## TASK OBJECTIVE
Nothing but the lines below between the line holding "Windproof high standard" and the line holding "Application", inclusive, should appear in the answer, each set down exactly.

[Collected data]

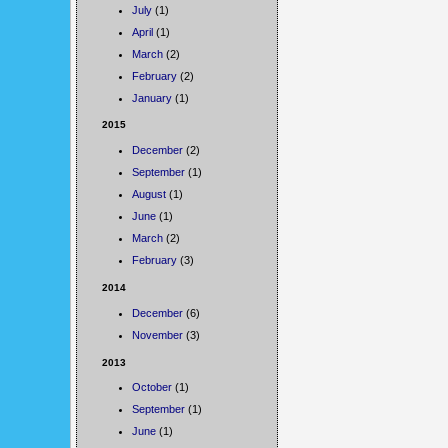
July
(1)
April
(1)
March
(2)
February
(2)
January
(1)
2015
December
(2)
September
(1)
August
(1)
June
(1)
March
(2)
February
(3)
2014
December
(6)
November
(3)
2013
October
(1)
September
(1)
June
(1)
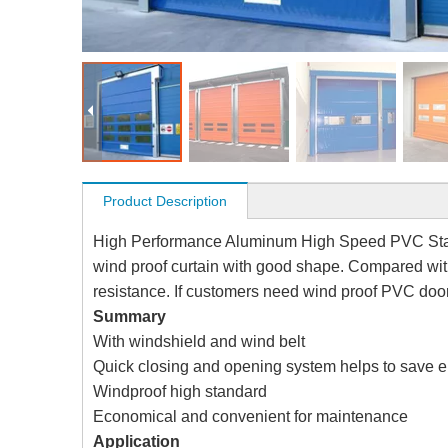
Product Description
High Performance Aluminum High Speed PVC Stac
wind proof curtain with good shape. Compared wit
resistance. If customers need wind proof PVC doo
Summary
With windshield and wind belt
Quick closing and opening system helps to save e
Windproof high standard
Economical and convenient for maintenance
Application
...
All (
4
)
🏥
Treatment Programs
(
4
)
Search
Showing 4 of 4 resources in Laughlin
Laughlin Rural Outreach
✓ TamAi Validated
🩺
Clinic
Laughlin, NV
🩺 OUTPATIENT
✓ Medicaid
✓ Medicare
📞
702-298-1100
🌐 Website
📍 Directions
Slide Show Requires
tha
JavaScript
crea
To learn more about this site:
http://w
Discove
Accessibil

## RESPONSE FOR THIS EXERCISE
Windproof high standard
Economical and convenient for maintenance
Application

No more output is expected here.